Quote in your client's currency on the invoice, lock the rate to a reference at the moment of issue (mid-market, taken from a public source), and either build in a short payment window or specify the rate on the contract. A long open-ended commitment in a foreign currency without a rate clause is not a price; it is a forecast.
For longer engagements, look at currency clauses that are common in B2B contracts — a re-set if the FX rate moves more than a defined percentage between issue and settlement, for example. Those clauses sound formal but they are a single sentence each, and they take FX volatility out of any contract that spans quarters.

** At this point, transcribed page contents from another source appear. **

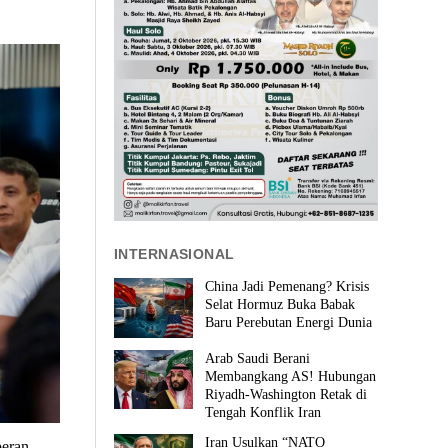
INTERNASIONAL
China Jadi Pemenang? Krisis
Selat Hormuz Buka Babak
Baru Perebutan Energi Dunia
Arab Saudi Berani
Membangkang AS! Hubungan
Riyadh-Washington Retak di
Tengah Konflik Iran
Iran Usulkan “NATO
eran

Delivvo gives freelancers a branded client portal where the invoice is issued in the client's currency, paid through your own connected gateway, and recorded against the original contract rate — so a quarter later, the reconciliation between what you billed and what landed is a number you can read off, not one you have to back into through a bank statement. See how it works →
The takeaway
The right invoice currency in 2026 is not a single answer. It is a function of where the client holds money, where your own costs settle, and how exposed the invoice is to FX moves between issue and pay. The shifts of the last twelve months — a noticeably weaker dollar, FedNow and SEPA Instant clearing payments in seconds, stablecoin rails handling commercial volume — have made it both cheaper and more rational to bill clients in their local currency where you can, hold balances on rails that match your costs, and stop using card-processor FX as the default conversion path.
The freelancer who quietly switches three or four invoices a year from "USD because that is what I always do" to the client's actual currency, paid into a multi-currency account, will keep one or two percent of revenue that used to leak out as conversion spread. Over a year, that is a meaningful raise that nobody had to negotiate.